Boston's public institutions are sitting on a problem measured in terabytes. Across municipal databases, university digital archives, and the Massachusetts Bay Transportation Authority's document management systems, duplicate image files — photographs, scanned records, design renderings — have accumulated for years without systematic removal. The financial and operational cost of that neglect is now becoming harder to ignore.
The issue surfaces at a moment when the city's technology infrastructure is under pressure. Mayor Michelle Wu's administration has pushed digitization of city services as part of a broader modernization agenda, moving permitting, inspections, and community-engagement records online. That migration has accelerated the volume of files entering city servers — and, according to digital asset management specialists, tends to multiply duplicate images at roughly three to four times the rate of manual filing systems, because automated uploads rarely include deduplication checks at the point of entry.

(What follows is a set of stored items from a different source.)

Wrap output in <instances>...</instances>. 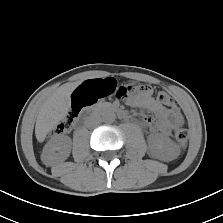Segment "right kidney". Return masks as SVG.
Returning a JSON list of instances; mask_svg holds the SVG:
<instances>
[{"instance_id": "ca27d5eb", "label": "right kidney", "mask_w": 223, "mask_h": 223, "mask_svg": "<svg viewBox=\"0 0 223 223\" xmlns=\"http://www.w3.org/2000/svg\"><path fill=\"white\" fill-rule=\"evenodd\" d=\"M71 139L67 136L52 139L42 151V161L46 165H52L58 161H65L71 152Z\"/></svg>"}]
</instances>
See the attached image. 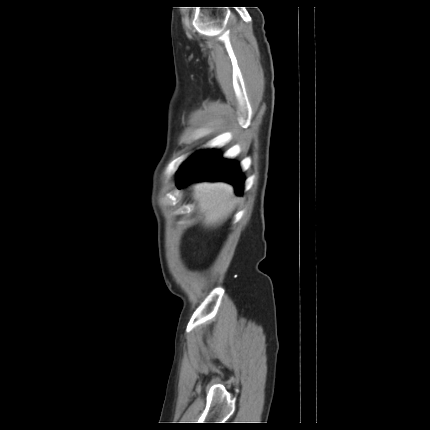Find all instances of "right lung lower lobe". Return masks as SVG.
<instances>
[{
    "instance_id": "98d812e1",
    "label": "right lung lower lobe",
    "mask_w": 430,
    "mask_h": 430,
    "mask_svg": "<svg viewBox=\"0 0 430 430\" xmlns=\"http://www.w3.org/2000/svg\"><path fill=\"white\" fill-rule=\"evenodd\" d=\"M227 181L235 187L237 194L243 193L244 177L239 163L221 158L217 150H209L191 165L178 172L177 186L181 188L193 181Z\"/></svg>"
}]
</instances>
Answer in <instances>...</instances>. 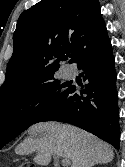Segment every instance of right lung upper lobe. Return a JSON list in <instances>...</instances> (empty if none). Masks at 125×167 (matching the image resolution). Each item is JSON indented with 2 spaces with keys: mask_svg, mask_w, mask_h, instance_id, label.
Segmentation results:
<instances>
[{
  "mask_svg": "<svg viewBox=\"0 0 125 167\" xmlns=\"http://www.w3.org/2000/svg\"><path fill=\"white\" fill-rule=\"evenodd\" d=\"M106 29L98 0H41L19 17L13 55L0 100L17 96L54 77L64 54L77 62L81 51Z\"/></svg>",
  "mask_w": 125,
  "mask_h": 167,
  "instance_id": "obj_1",
  "label": "right lung upper lobe"
}]
</instances>
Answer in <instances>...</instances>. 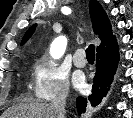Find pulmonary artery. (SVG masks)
<instances>
[{
    "instance_id": "obj_1",
    "label": "pulmonary artery",
    "mask_w": 133,
    "mask_h": 118,
    "mask_svg": "<svg viewBox=\"0 0 133 118\" xmlns=\"http://www.w3.org/2000/svg\"><path fill=\"white\" fill-rule=\"evenodd\" d=\"M73 62L77 67H84L86 65L84 49H77L73 56Z\"/></svg>"
}]
</instances>
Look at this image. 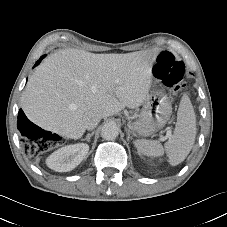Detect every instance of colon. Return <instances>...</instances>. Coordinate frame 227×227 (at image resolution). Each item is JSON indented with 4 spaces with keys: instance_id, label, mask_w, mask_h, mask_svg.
Masks as SVG:
<instances>
[{
    "instance_id": "obj_1",
    "label": "colon",
    "mask_w": 227,
    "mask_h": 227,
    "mask_svg": "<svg viewBox=\"0 0 227 227\" xmlns=\"http://www.w3.org/2000/svg\"><path fill=\"white\" fill-rule=\"evenodd\" d=\"M156 78L161 80L174 93L179 92L184 86L185 65L170 52H162L156 59L153 67ZM32 141H25L24 152L28 155H36L45 152L50 147L51 134L44 131H35Z\"/></svg>"
}]
</instances>
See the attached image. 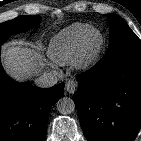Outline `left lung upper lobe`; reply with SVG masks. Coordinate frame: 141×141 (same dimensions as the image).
I'll return each mask as SVG.
<instances>
[{
  "instance_id": "1",
  "label": "left lung upper lobe",
  "mask_w": 141,
  "mask_h": 141,
  "mask_svg": "<svg viewBox=\"0 0 141 141\" xmlns=\"http://www.w3.org/2000/svg\"><path fill=\"white\" fill-rule=\"evenodd\" d=\"M109 19L110 43L106 56L120 52H141V41L125 21L115 15L106 14Z\"/></svg>"
}]
</instances>
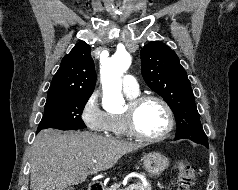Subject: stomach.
Here are the masks:
<instances>
[{
    "instance_id": "0dacf381",
    "label": "stomach",
    "mask_w": 238,
    "mask_h": 190,
    "mask_svg": "<svg viewBox=\"0 0 238 190\" xmlns=\"http://www.w3.org/2000/svg\"><path fill=\"white\" fill-rule=\"evenodd\" d=\"M143 165L149 176L158 177L169 166V160L161 153L152 152L144 155Z\"/></svg>"
}]
</instances>
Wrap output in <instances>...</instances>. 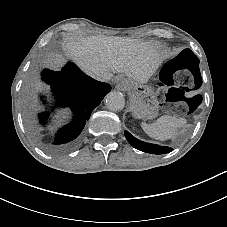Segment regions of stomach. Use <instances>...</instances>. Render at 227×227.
Returning a JSON list of instances; mask_svg holds the SVG:
<instances>
[{"label":"stomach","instance_id":"1","mask_svg":"<svg viewBox=\"0 0 227 227\" xmlns=\"http://www.w3.org/2000/svg\"><path fill=\"white\" fill-rule=\"evenodd\" d=\"M124 91L132 96V107L135 116L139 118H152L157 115L158 103L153 90L135 81L120 79Z\"/></svg>","mask_w":227,"mask_h":227}]
</instances>
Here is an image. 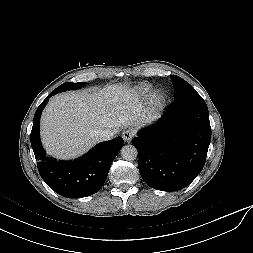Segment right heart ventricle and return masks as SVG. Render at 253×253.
Wrapping results in <instances>:
<instances>
[{
    "label": "right heart ventricle",
    "instance_id": "e07e8e85",
    "mask_svg": "<svg viewBox=\"0 0 253 253\" xmlns=\"http://www.w3.org/2000/svg\"><path fill=\"white\" fill-rule=\"evenodd\" d=\"M151 91L152 87L150 85H143L136 90L135 95L137 98L144 99L151 94Z\"/></svg>",
    "mask_w": 253,
    "mask_h": 253
}]
</instances>
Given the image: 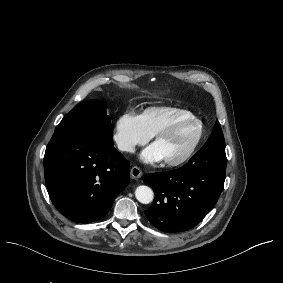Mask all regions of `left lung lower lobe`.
<instances>
[{
	"instance_id": "0a47b994",
	"label": "left lung lower lobe",
	"mask_w": 283,
	"mask_h": 283,
	"mask_svg": "<svg viewBox=\"0 0 283 283\" xmlns=\"http://www.w3.org/2000/svg\"><path fill=\"white\" fill-rule=\"evenodd\" d=\"M227 158L225 146H204L179 169L144 176L155 192L144 211L157 229L181 232L197 225L215 206L223 190Z\"/></svg>"
}]
</instances>
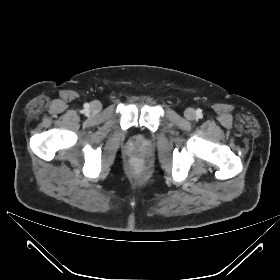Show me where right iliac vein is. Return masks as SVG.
Returning <instances> with one entry per match:
<instances>
[{
    "label": "right iliac vein",
    "mask_w": 280,
    "mask_h": 280,
    "mask_svg": "<svg viewBox=\"0 0 280 280\" xmlns=\"http://www.w3.org/2000/svg\"><path fill=\"white\" fill-rule=\"evenodd\" d=\"M102 106H101V103L98 102V101H94L92 104H91V111L93 113H98L100 110H101Z\"/></svg>",
    "instance_id": "right-iliac-vein-1"
}]
</instances>
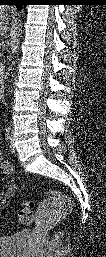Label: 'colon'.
I'll list each match as a JSON object with an SVG mask.
<instances>
[{
	"instance_id": "obj_1",
	"label": "colon",
	"mask_w": 106,
	"mask_h": 257,
	"mask_svg": "<svg viewBox=\"0 0 106 257\" xmlns=\"http://www.w3.org/2000/svg\"><path fill=\"white\" fill-rule=\"evenodd\" d=\"M48 194L50 195V200L46 203L44 207L56 209L60 213L64 214L70 211L72 207V201L70 200V198L56 190H50ZM18 220L22 225H29L34 221V211L32 202L27 203L19 211ZM61 237L62 232H57L54 234L52 241L58 242Z\"/></svg>"
}]
</instances>
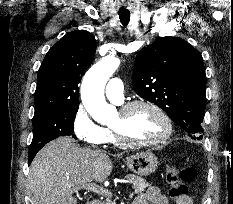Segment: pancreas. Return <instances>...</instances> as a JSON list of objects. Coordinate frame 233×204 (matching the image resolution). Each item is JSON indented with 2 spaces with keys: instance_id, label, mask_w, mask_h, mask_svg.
<instances>
[{
  "instance_id": "1",
  "label": "pancreas",
  "mask_w": 233,
  "mask_h": 204,
  "mask_svg": "<svg viewBox=\"0 0 233 204\" xmlns=\"http://www.w3.org/2000/svg\"><path fill=\"white\" fill-rule=\"evenodd\" d=\"M126 179H128L133 183V189L136 194H140L144 192L147 187L151 186V184H149L146 180L133 174L126 175ZM101 204H114V203L111 201H107Z\"/></svg>"
}]
</instances>
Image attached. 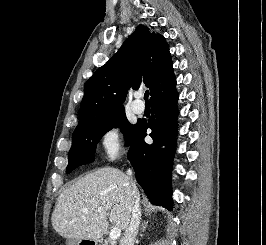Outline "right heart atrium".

What the Data Actually Looks Like
Industry benchmarks published by the Storage Networking Industry Association put the share of redundant files in unmanaged enterprise archives at between 25 and 40 percent. Applied to a mid-sized municipal government like Boston's, that range suggests a meaningful chunk of whatever the city spends annually on cloud and on-premise storage is funding copies of files already in the system. The city's Office of Innovation and Technology oversees digital infrastructure across dozens of departments housed in City Hall on Cambridge Street, but a unified deduplication audit has not been publicly reported as completed.
The problem is not unique to government. Northeastern University's library system, which maintains digital collections across its Snell Library on Huntington Avenue, and the Boston Public Library's Digital Commonwealth project — a statewide repository of digitized historical materials — both operate archives where duplicate image ingestion is a documented challenge. Digital Commonwealth, which hosts more than 1.6 million items from Massachusetts cultural institutions, implemented automated similarity-detection tools starting in 2022, but administrators have acknowledged publicly that legacy collections uploaded before that year remain largely unaudited.
The MBTA faces a parallel issue in its engineering and infrastructure documentation. The authority holds decades of track diagrams, station photographs, and construction records digitized from paper originals. When the Green Line Extension project completed its final segment to Union Square in Somerville in 2022, post-project documentation uploads were reported internally to have generated significant file redundancy — a common outcome when multiple contractors submit overlapping progress-photo sets to a shared repository.
The Cost of Doing Nothing
Storage is not free. AWS S3 cloud storage — the type commonly used by Massachusetts state agencies under the state's MassIT procurement framework — runs at roughly $0.023 per gigabyte per month at standard rates as of mid-2026. For an archive holding 500 terabytes with a 30 percent duplication rate, eliminating redundant files would represent potential savings exceeding $40,000 annually on storage alone, before accounting for reduced backup times and faster search performance.
Boston's biotech corridor along Longwood Avenue and Binney Street in Cambridge generates its own version of the same problem. Research institutions, including those affiliated with Harvard Medical School and the Broad Institute, maintain imaging datasets — microscopy photographs, clinical scan exports — where duplication rates in unmanaged systems have been measured at 20 to 35 percent in peer-reviewed data management studies published in journals like Scientific Data.
The practical remedies are well-established. Perceptual hashing algorithms can identify visually identical or near-identical images even when file names differ. Tools built on that approach, including open-source options like ImageDedup, can process tens of thousands of files per hour on standard server hardware. The obstacle in most institutional settings is not technology — it is the organizational decision to schedule and fund an audit in the first place.
For Boston's city departments, that decision sits with the Office of Innovation and Technology in coordination with each department's records manager. Institutions running their own archives — the BPL, Northeastern, the MBTA — will each need to build deduplication into standard ingestion workflows rather than treating it as a one-time cleanup project. The longer the audit is deferred, the larger the redundant archive grows, and the more expensive the eventual remediation becomes.